• [What you have to do]: Starting at the top of the records below, write out each line exactly as it stands, stopping after the line with "[Cart] (417, 24)"; exclude the pictures.

※

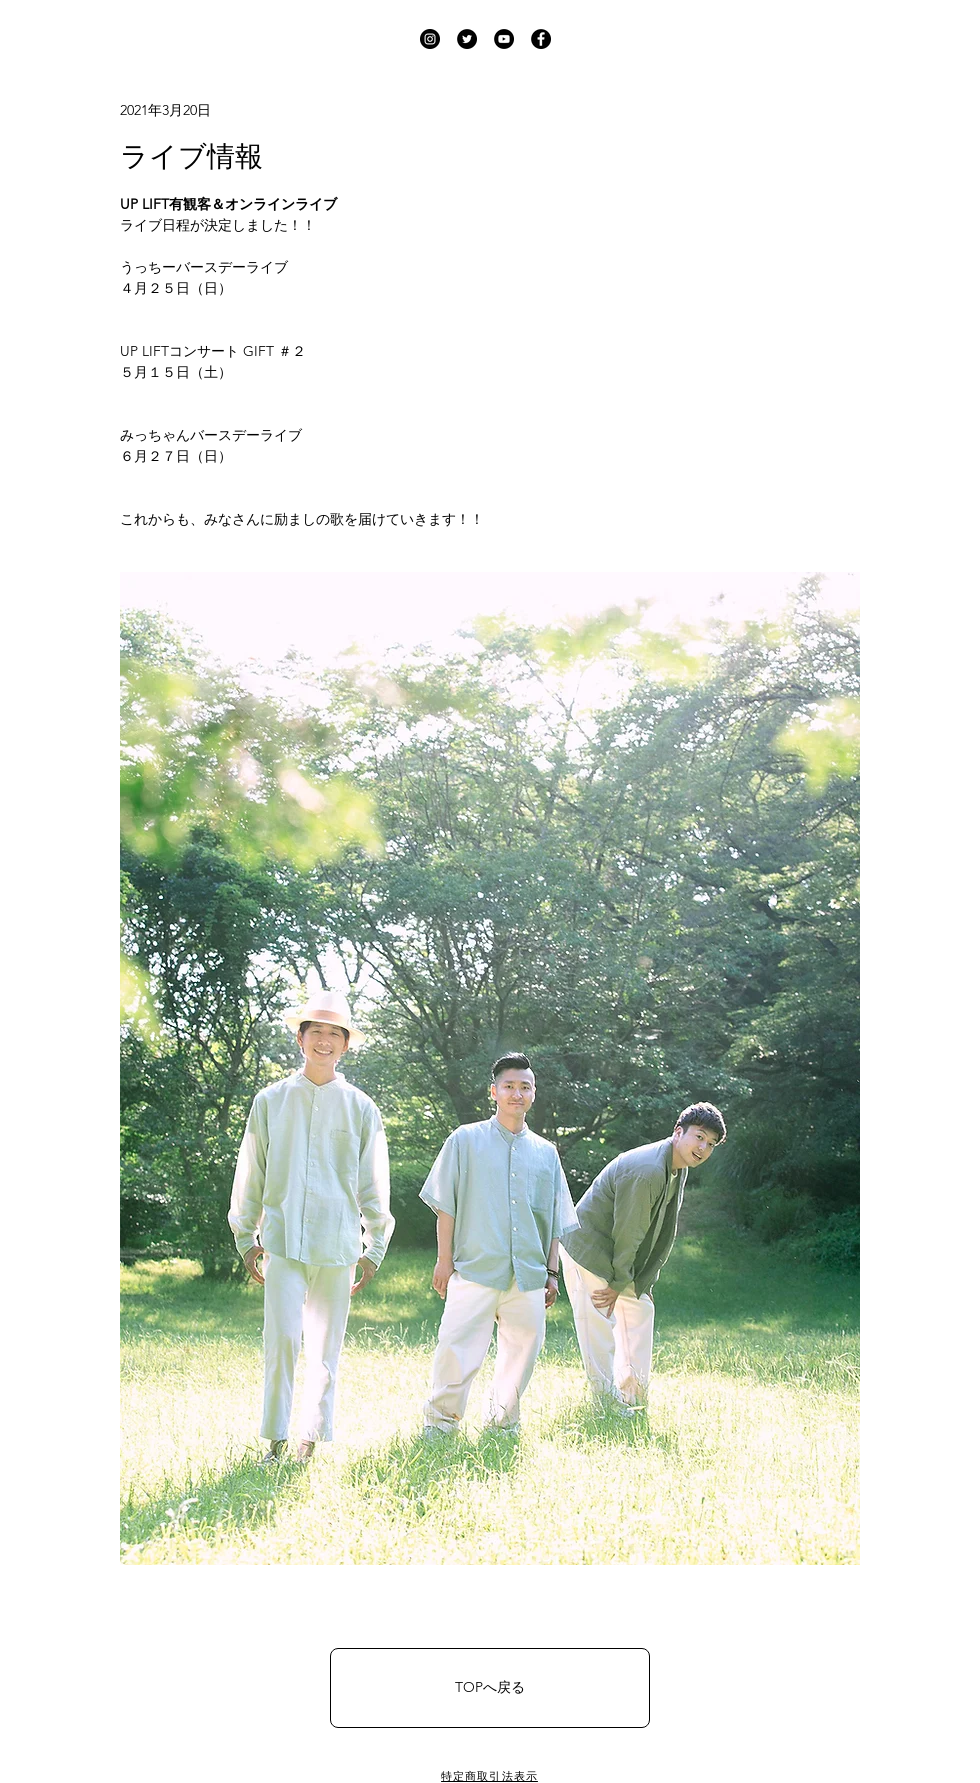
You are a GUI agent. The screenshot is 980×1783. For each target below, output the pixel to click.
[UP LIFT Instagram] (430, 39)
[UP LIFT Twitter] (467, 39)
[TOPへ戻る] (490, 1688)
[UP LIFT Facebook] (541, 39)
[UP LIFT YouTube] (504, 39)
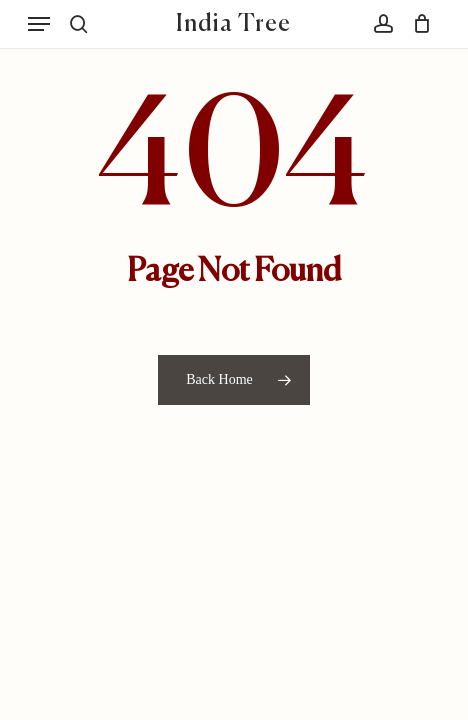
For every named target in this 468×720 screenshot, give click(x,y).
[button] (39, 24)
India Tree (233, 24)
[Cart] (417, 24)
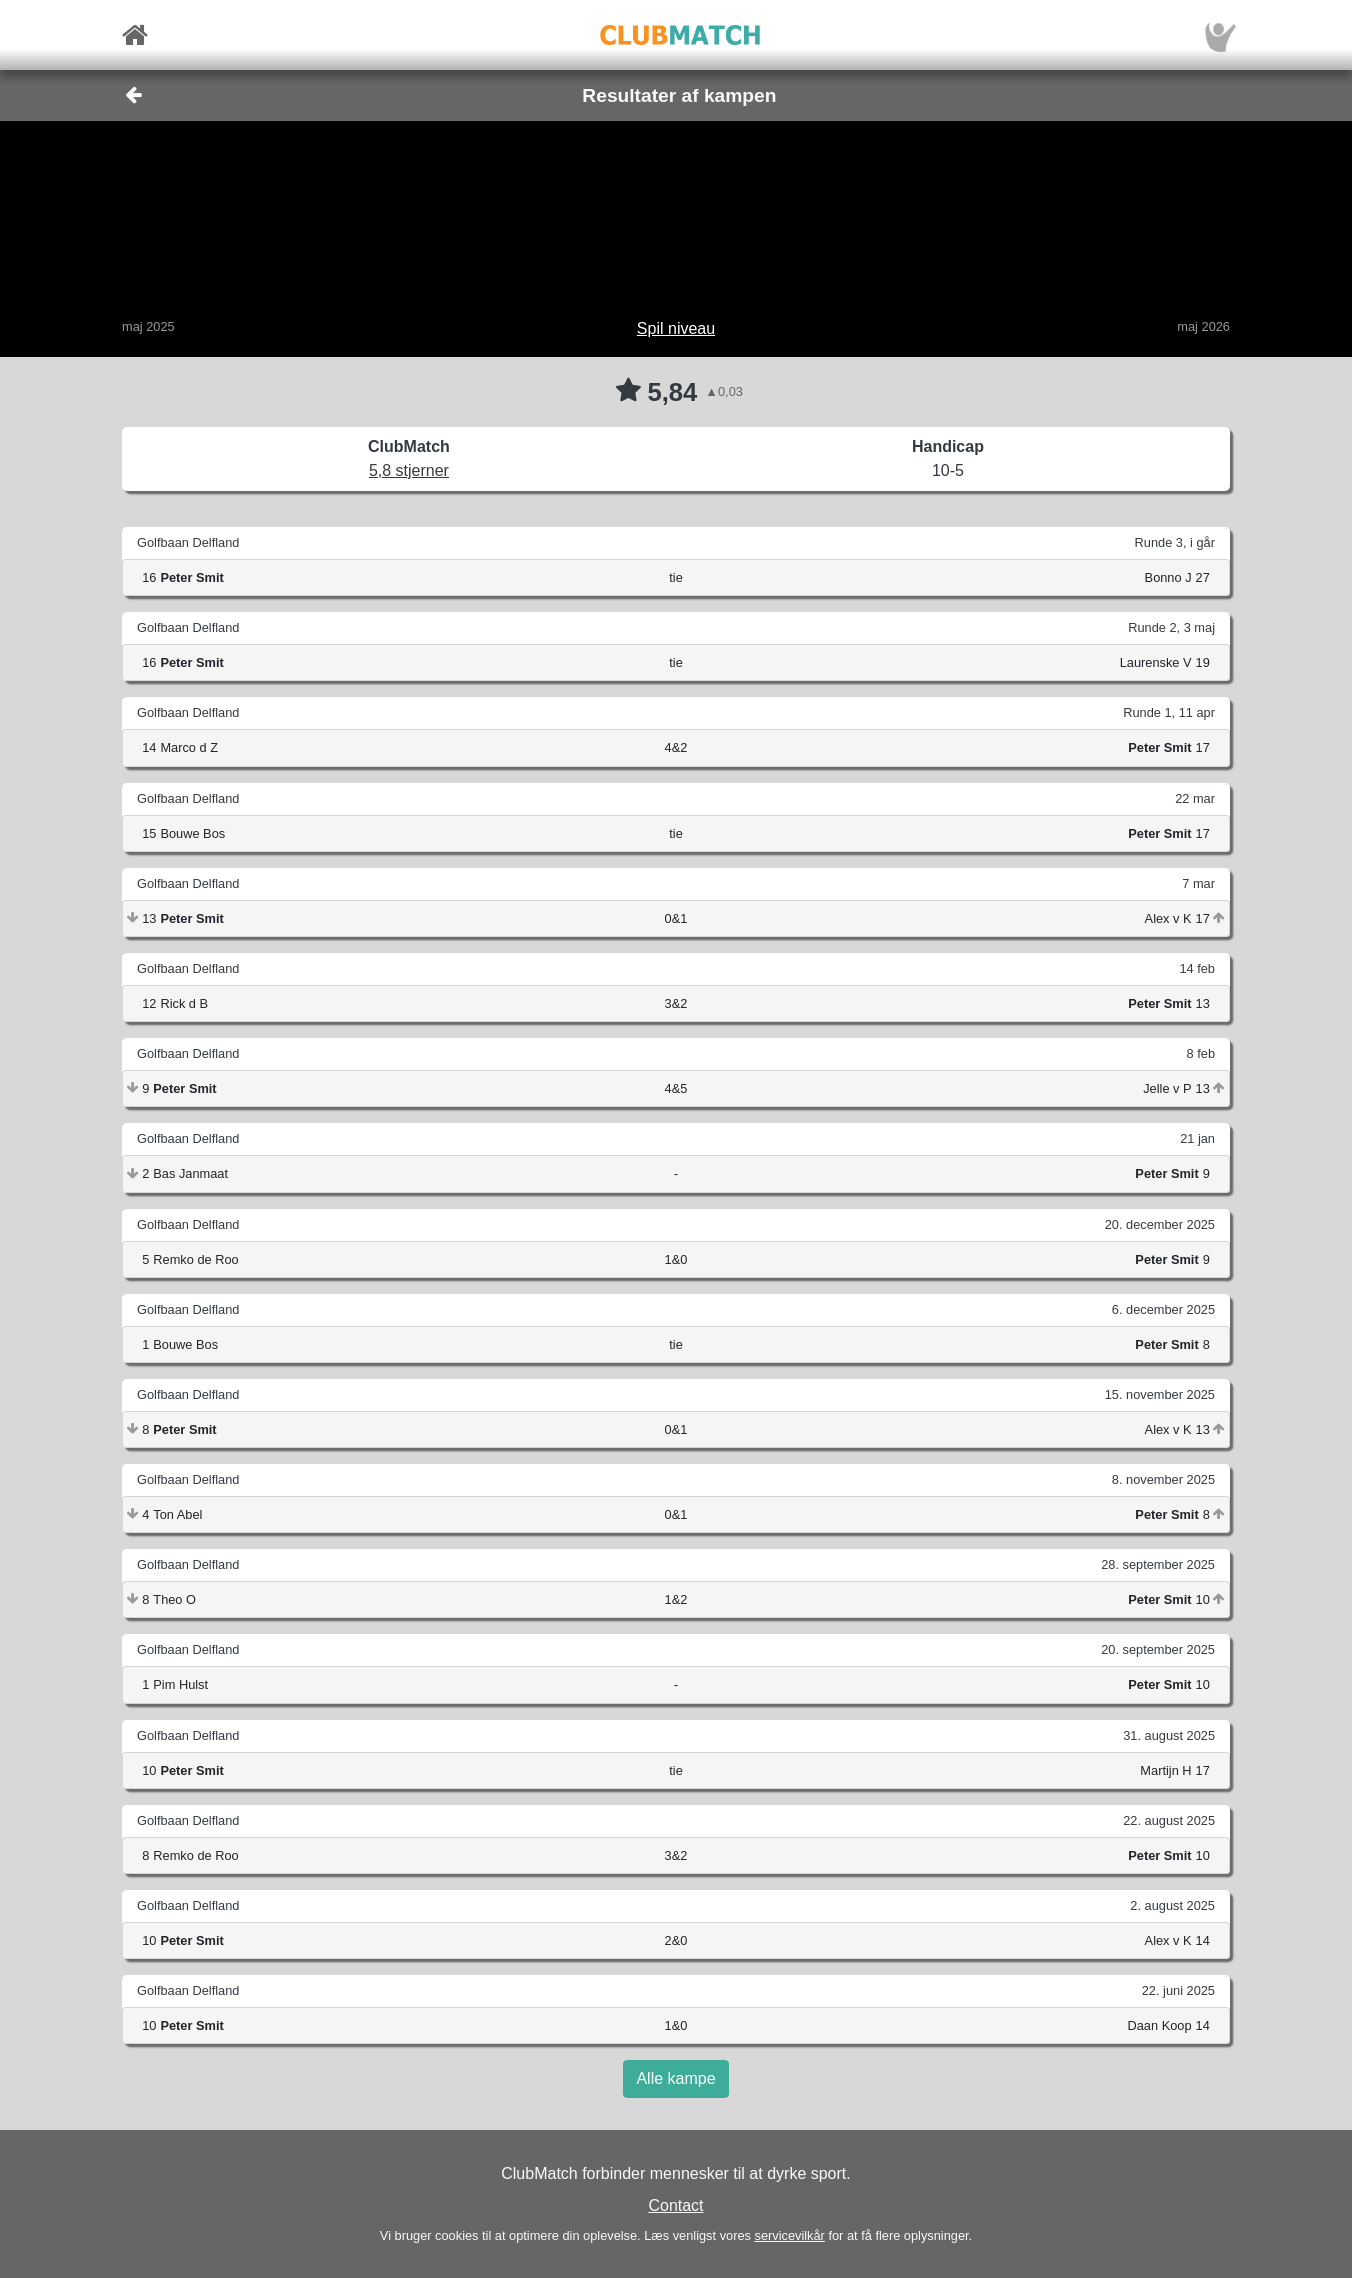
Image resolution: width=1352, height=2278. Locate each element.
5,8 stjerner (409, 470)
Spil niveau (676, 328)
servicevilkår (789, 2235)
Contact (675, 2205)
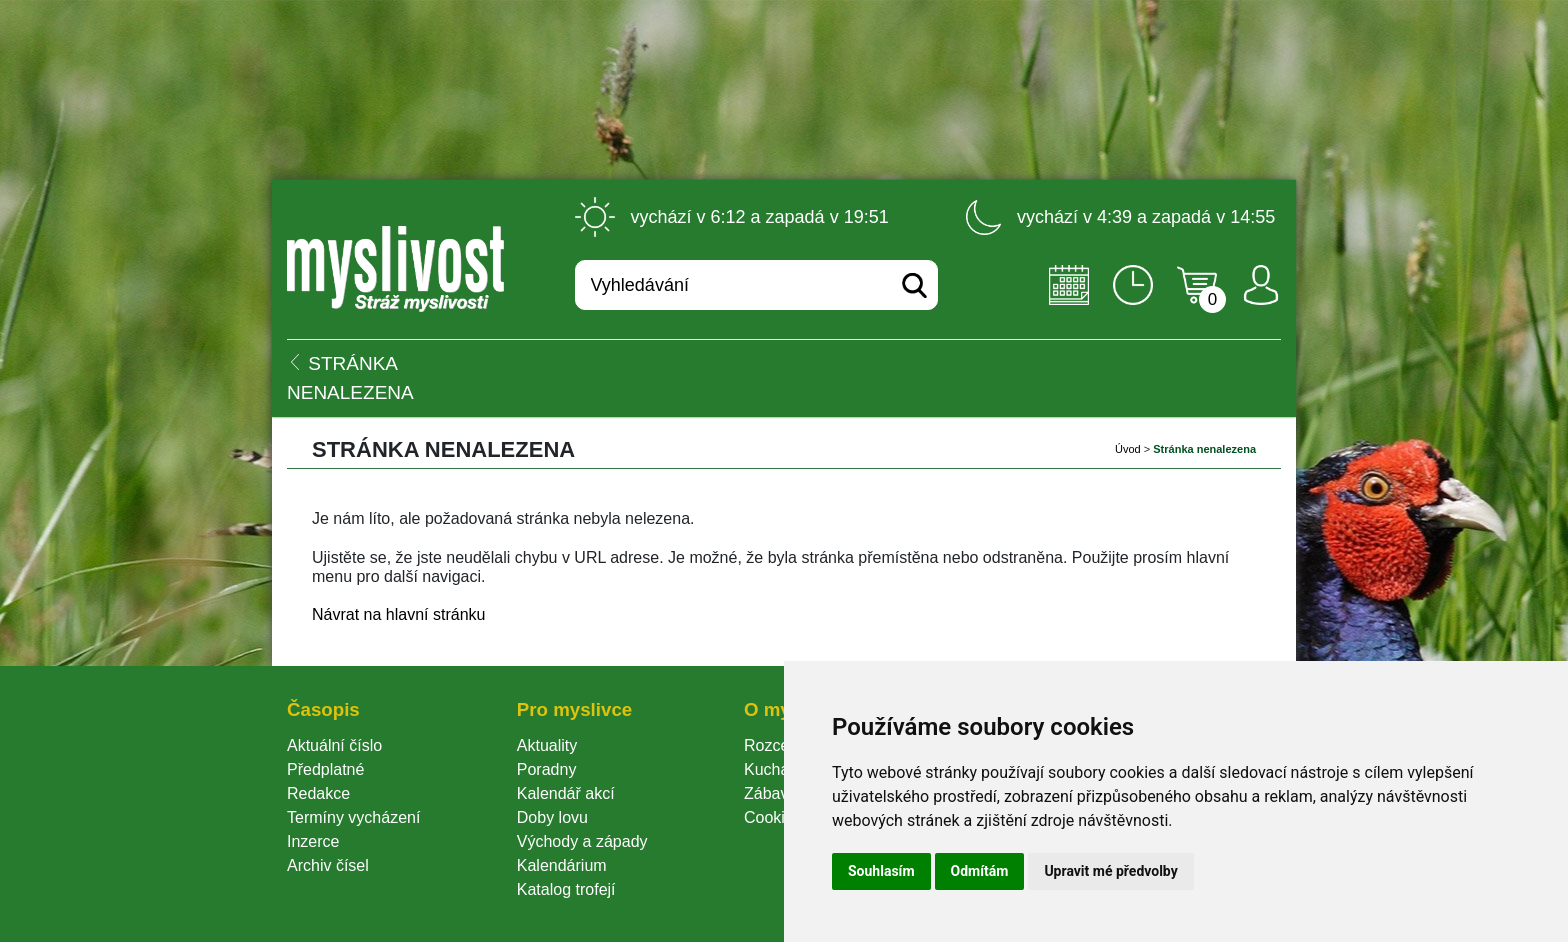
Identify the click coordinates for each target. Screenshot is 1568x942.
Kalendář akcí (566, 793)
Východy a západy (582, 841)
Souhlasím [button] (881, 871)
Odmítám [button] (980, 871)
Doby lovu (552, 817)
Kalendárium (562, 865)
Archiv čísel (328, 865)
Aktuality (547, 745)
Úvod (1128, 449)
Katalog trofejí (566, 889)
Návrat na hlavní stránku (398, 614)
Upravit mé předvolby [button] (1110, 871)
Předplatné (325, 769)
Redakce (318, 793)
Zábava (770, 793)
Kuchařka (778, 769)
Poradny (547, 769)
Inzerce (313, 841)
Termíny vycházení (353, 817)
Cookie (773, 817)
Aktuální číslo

※

• [Response box]:
You are a GUI agent. The screenshot is 980×1783. For each target below, output the pixel to click.
[UP LIFT Instagram] (430, 39)
[UP LIFT Twitter] (467, 39)
[TOPへ戻る] (490, 1688)
[UP LIFT Facebook] (541, 39)
[UP LIFT YouTube] (504, 39)
For every named target in this 468×720 screenshot, give click(x,y).
[button] (39, 24)
India Tree (233, 24)
[Cart] (417, 24)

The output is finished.